In its lawsuit, the HOA claims the driveway design “was not in conformity with other approved driveway designs throughout the community.” Rosenthal had it installed as part of his new driveway project in 2017 without obtaining the HOA’s prior approval, and he was subsequently fined $1,000 and lost his usage rights to the community’s amenities, which include tennis courts and a fitness center.
In the article, Rosenthal states that his case is “all about selective enforcement.” He claims another resident has almost their entire driveway paved over with larger diamonds, and the HOA has done nothing to them.
“There are a lot of cliques here and if you are in the right clique, you get a free pass,” he is quoted in the article. “An arbitrator told us at mediation that he never saw such selective enforcement. This is wrong. We have not yet had a trial. I can’t wait to get to court.”
The HOA’s attorney states that Rosenthal knew what the rules and regulations were, and he needed to get association’s prior approval for the design. He chose not to, and now he has refused to remove the offending diamond shape.

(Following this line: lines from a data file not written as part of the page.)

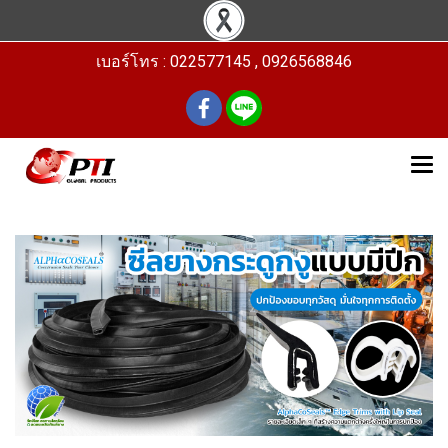
เบอร์โทร : 022577145 , 0926568846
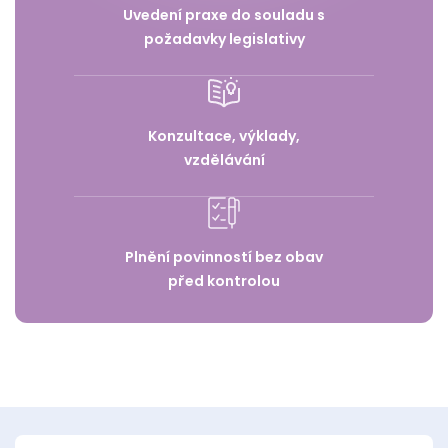
Uvedení praxe do souladu s
požadavky legislativy
Konzultace, výklady,
vzdělávání
Plnění povinností bez obav
před kontrolou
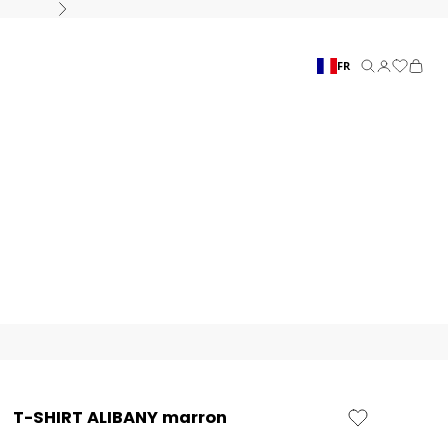
Suivant
FR
Recherche
Connexion
Panier
T-SHIRT ALIBANY marron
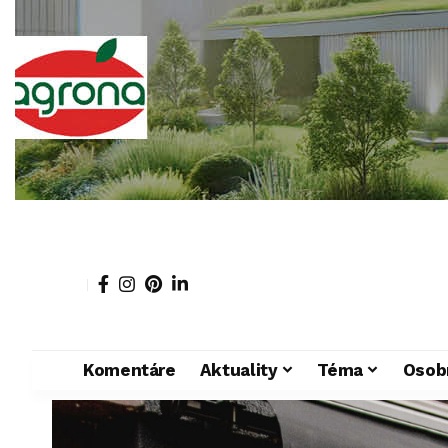
Komentáre
Aktuality
Téma
Osob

The article also correctly notes that the party which ultimately prevails at trial will most likely recover their legal fees, which could run into the tens of thousands of dollars for a case that has already taken more than three years of litigation and mediation.
Cases such as these in which a rather simple dispute snowballs into an epic fracas between a homeowner and their community association over an unapproved property improvement are typically unfortunate for all the parties involved. Associations should always turn to a set procedure to find effective, reasonable and equitable resolutions for all such disputes. These protocols will typically include board and/or committee hearings in which experts from both sides discuss and answer questions regarding all the pertinent building code and aesthetics issues. After all these considerations are weighed carefully by an impartial panel, its final decision should be based on reason and aimed at finding a fair resolution that meets the community’s standards for the uniform and unbiased application and enforcement of its rules and restrictions.
Employing such dispute resolution procedures will not prevent all such skirmishes from ending up in court. However, for those cases in which litigation proves to be unavoidable, associations are bound to fare much better in the proceedings by being able to demonstrate that they conducted the entire process as reasonably and fairly as possible in a good-faith effort to find an acceptable resolution.